Selon les agences sanitaires et leurs partenaires, la RDC compte désormais près de 1.000 cas suspects d'Ebola et plus de 220 décès suspects, même si seuls 10 décès ont jusqu'à présent été confirmés en laboratoire. En Ouganda voisin, les autorités sanitaires ont signalé sept cas confirmés liés à cette flambée, dont deux agents de santé, ainsi qu'un décès confirmé.

Une flambée en expansion

L'OMS a averti que l'épidémie continuait de s'étendre géographiquement, avec des signes de transmission transfrontalière.

La flambée est centrée dans la province de l'Ituri et touche 11 zones de santé. Des cas ont également été signalés dans le Nord-Kivu -- notamment à Butembo et Goma -- ainsi qu'au Sud-Kivu, selon les partenaires sanitaires.

Les responsables sanitaires indiquent que le virus continue de se propager au sein des familles et des structures de santé, avec des contaminations liées aux soins apportés aux malades, aux rassemblements familiaux et aux pratiques funéraires non sécurisées.

La violence entrave la riposte

Les efforts pour contenir l'épidémie se déroulent dans l'une des régions les plus instables de l'est de la RDC, où les opérations humanitaires sont régulièrement entravées par les violences impliquant plusieurs groupes armés.

Dans un rapport publié en décembre 2025, la Mission des Nations Unies en RDC (MONUSCO) faisait état de violences persistantes en Ituri et au Nord-Kivu, notamment des attaques contre des villages, des structures de santé et des populations déplacées.

Les combats et les restrictions imposées par des groupes armés compliquent également l'acheminement de l'aide humanitaire et limitent l'accès des populations aux services essentiels.

Selon l'OMS, l'insécurité, les infrastructures dégradées et l'état des routes freinent fortement les déplacements des équipes médicales et l'acheminement du matériel de secours.

« Dans de nombreuses zones touchées, les structures de santé sont soit non fonctionnelles, soit contraintes d'opérer dans des conditions extrêmement difficiles en raison de l'insécurité », a souligné le chef de l'OMS.

La faim aggrave les risques sanitaires

Les violences aggravent également une crise humanitaire déjà sévère dans l'est de la RDC. Selon la dernière analyse du Cadre intégré de classification de la sécurité alimentaire (IPC), près de 10 millions de personnes en Ituri, au Nord-Kivu, au Sud-Kivu et au Tanganyika devraient faire face à une insécurité alimentaire aiguë entre janvier et juin 2026.

À l'échelle nationale, environ 26,5 millions de personnes souffrent de niveaux élevés d'insécurité alimentaire aiguë.

« La faim et les maladies sont de vieilles compagnes », a souligné le Dr Tedros. « Les personnes affaiblies par la faim sont beaucoup plus vulnérables aux infections ».

Les enfants particulièrement vulnérables

L'UNICEF a également alerté sur les conséquences de l'épidémie pour les enfants, affectés non seulement par les infections mais aussi par les perturbations des services de santé, de nutrition et d'éducation.

L'agence onusienne souligne que les enfants touchés par Ebola sont souvent confrontés à la perte de leurs parents ou de leurs proches, tandis que la peur et la stigmatisation peuvent les isoler au sein de leurs communautés.

Un cessez-le-feu pour sauver des vies

L'OMS affirme être au coeur de la riposte coordonnée par les Nations Unies, avec le déploiement de personnel d'urgence, de fournitures médicales et d'un appui financier pour tenter de contenir l'épidémie.

L'agence travaille également avec des responsables communautaires à Bunia afin de renforcer la confiance des populations et lutter contre la désinformation.

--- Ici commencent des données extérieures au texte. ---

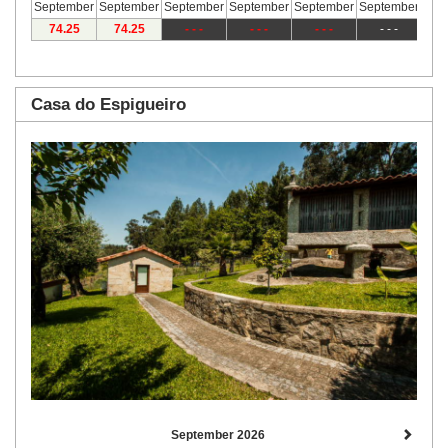
September
September
September
September
September
September
Sep
74
.25
74
.25
- - -
- - -
- - -
- - -
Casa do Espigueiro
September 2026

« La confiance des communautés est le fondement d'une riposte de santé publique efficace », a déclaré Julienne Ngoundoung Anoko, agente de mobilisation communautaire de l'OMS déployée à Bunia. « Sans le soutien des communautés, les mesures de contrôle de l'épidémie ne peuvent pas réussir ».

Le chef de l'OMS a enfin appelé à un cessez-le-feu immédiat afin de permettre aux équipes humanitaires et médicales d'accéder en toute sécurité aux populations touchées.

« Mettre fin à la transmission de cette épidémie dépend entièrement de l'accès humanitaire », a insisté Dr Tedros.